▸ PROBLEM REQUIREMENTS: What follows is a set of records. Retype them exactly, leaving out the pictures.

————

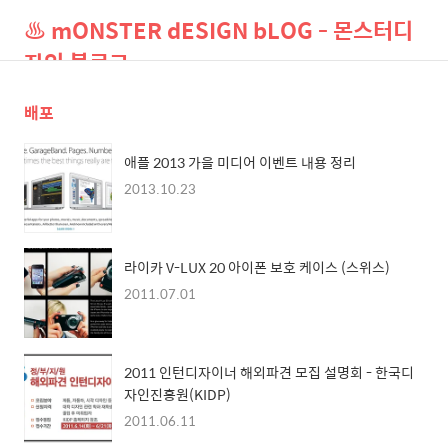
♨ mONSTER dESIGN bLOG - 몬스터디
자인 블로그
배포
검
메
색
뉴
애플 2013 가을 미디어 이벤트 내용 정리
2013.10.23
라이카 V-LUX 20 아이폰 보호 케이스 (스위스)
2011.07.01
2011 인턴디자이너 해외파견 모집 설명회 - 한국디
자인​진흥원(KIDP)
2011.06.11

————

▸ THE COMPLETED TASK:
♨ mONSTER dESIGN bLOG - 몬스터디
자인 블로그
배포
검
메
색
뉴
애플 2013 가을 미디어 이벤트 내용 정리
2013.10.23
라이카 V-LUX 20 아이폰 보호 케이스 (스위스)
2011.07.01
2011 인턴디자이너 해외파견 모집 설명회 - 한국디
자인​진흥원(KIDP)
2011.06.11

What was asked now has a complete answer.